This was, in my opinion, a lazy article from Graeme Philipson:
Graeme has written an article on a new Netezza product after returning from a recent conference, however in his article makes a number of fundamental issues unclear:
"Database vendors such as Oracle and Sybase have worked with hardware companies to develop hybrid systems that use hardware to make databases run better, but these approaches have never been totally satisfactory, because they are still based on traditional DBMS technology".
RDBMS, for the last 30 so years, been the only viable storage and management platform for large volumes of structured data, and today this is still the case. The Netezza product described in Graemes article is a RDBMS.

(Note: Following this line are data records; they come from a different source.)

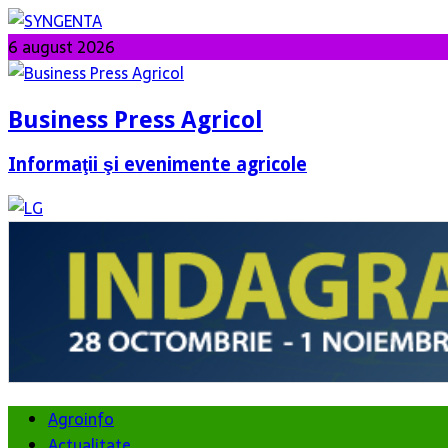
6 august 2026
Business Press Agricol
Informaţii şi evenimente agricole
Agroinfo
Actualitate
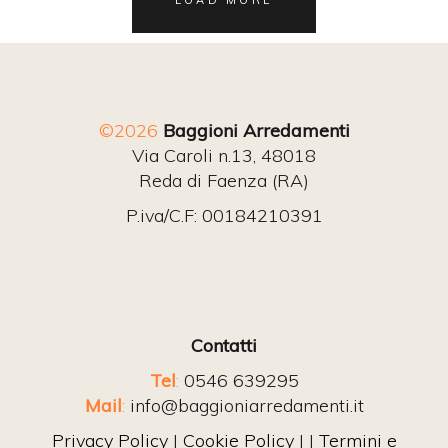
LOAD MORE
©2026
Baggioni Arredamenti
Via Caroli n.13, 48018
Reda di Faenza (RA)
P.iva/C.F: 00184210391
Contatti
Tel
:
0546 639295
Mail
:
info@baggioniarredamenti.it
Privacy Policy
|
Cookie Policy
| |
Termini e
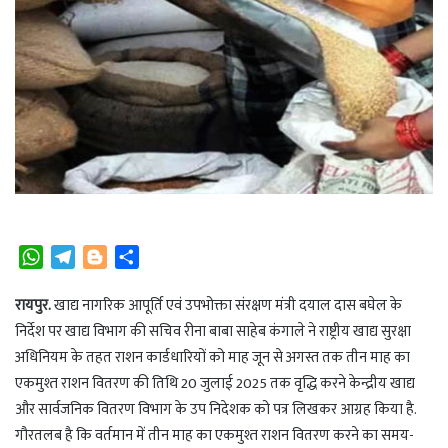
W
T
B
S
h
e
l
h
a
l
o
a
रायपुर.
खाद्य नागरिक आपूर्ति एवं उपभोक्ता संरक्षण मंत्री दयाल दास बघेल के
t
e
g
r
निर्देश पर खाद्य विभाग की सचिव रीना बाबा साहेब कंगाले ने राष्ट्रीय खाद्य सुरक्षा
s
g
g
e
अधिनियम के तहत राशन कार्डधारियों को माह जून से अगस्त तक तीन माह का
A
r
e
एकमुश्त राशन वितरण की तिथि 20 जुलाई 2025 तक वृद्धि करने केन्द्रीय खाद्य
p
a
r
और सार्वजनिक वितरण विभाग के उप निदेशक को पत्र लिखकर आग्रह किया है.
p
m
गौरतलब है कि वर्तमान में तीन माह का एकमुश्त राशन वितरण करने का समय-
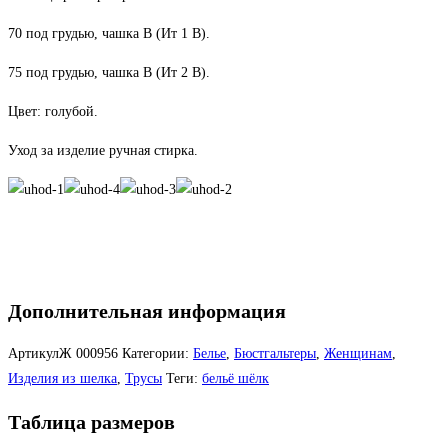
70 под грудью, чашка В (Ит 1 В).
75 под грудью, чашка В (Ит 2 В).
Цвет: голубой.
Уход за изделие ручная стирка.
Дополнительная информация
АртикулЖ
000956
Категории:
Белье
,
Бюстгальтеры
,
Женщинам
,
Изделия из шелка
,
Трусы
Теги:
бельё шёлк
Таблица размеров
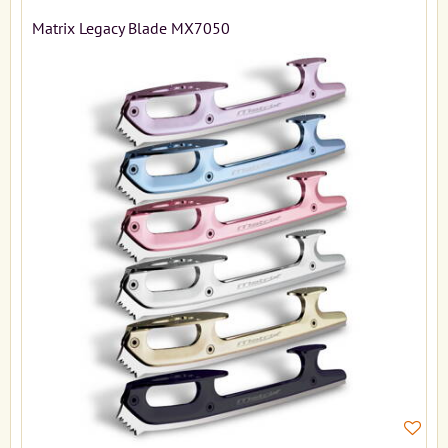
Matrix Legacy Blade MX7050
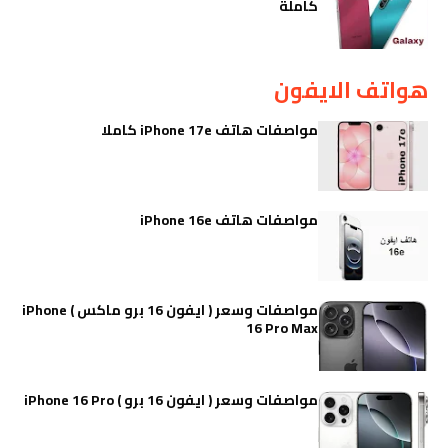
كاملة
هواتف الايفون
مواصفات هاتف iPhone 17e كاملا
مواصفات هاتف iPhone 16e
مواصفات وسعر ( ايفون 16 برو ماكس ) iPhone
16 Pro Max
مواصفات وسعر ( ايفون 16 برو ) iPhone 16 Pro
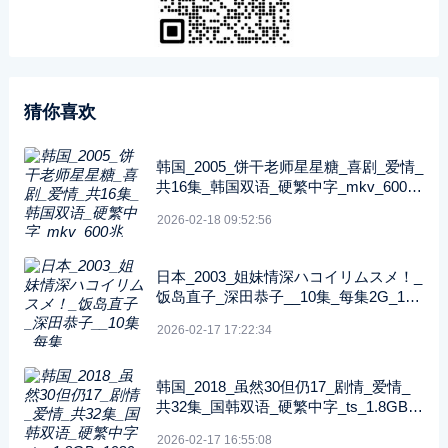
猜你喜欢
韩国_2005_饼干老师星星糖_喜剧_爱情_
共16集_韩国双语_硬繁中字_mkv_600兆
_480p_无台标
2026-02-18 09:52:56
日本_2003_姐妹情深ハコイリムスメ！_
饭岛直子_深田恭子__10集_每集2G_108
0P_FOD
2026-02-17 17:22:34
韩国_2018_虽然30但仍17_剧情_爱情_
共32集_国韩双语_硬繁中字_ts_1.8GB_1
080p_八大戏剧台
2026-02-17 16:55:08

“Many systems built in this way can get hideously complex, with hundreds of tables. They can also have millions of records. The bigger they get, the harder it is to get at the data, and the longer it takes.”
No, not true. If you are aggregating or reporting a large volume of data then yes it does longer to process a big set of data than it does a little one. But accessing data in a large database doesn’t necessarily take longer than it does in a small database, that is what indexes are for. I know of billion row tables where queries process in milliseconds, on traditional RDBMS.
“In the 1980's, the now-defunct British company ICL invented a thing called CAFS, which stood for content addressable file system. CAFS vastly improved query speeds by putting some of the database logic into the disk drive that held the data.”
CAFS became obsolete because the server memory prices dropped, meaning the main memory of a server could be used as the primary data cache. Most OLTP databases achieve over a 99% cache hit ratio meaning physical I/O reads are infrequent and the need for a disk moderator of I/O was mitigated.
“Like Teradata, Netezza uses parallel processing”
Like Teradata, Oracle, DB2, Grenplum, Informix… most major RDBMS vendors....
“it also uses field-programmable gate arrays (FPGAs) to perform much of the processing”
Great, the guts of what the product difference is. From what I understand, Netezza is a self contained unit (data appliance) that has a set of chips (FPGAs) on each disk that filters/aggregates data before it enters the I/O stream.
This is a cool technology. My point is that it is cool not for the reasons that Graeme alludes to, but because it is proactively avoiding much of the bottleneck, I/O load (and as an added benefit reducing CPU load), when aggregating large volumes of data (sure there is the filtering argument as well which holds some water when you have a warehouse with lots potential filter attributes, and truly ad-hoc queries making it difficult to index effectivley). And sure, some data warehouse requirements will benefit from this.
There are also a bunch of alternatives (OLAP for a different approach to the same issue, DataAllegro for a similar approach to the same issue) which also need to be considered.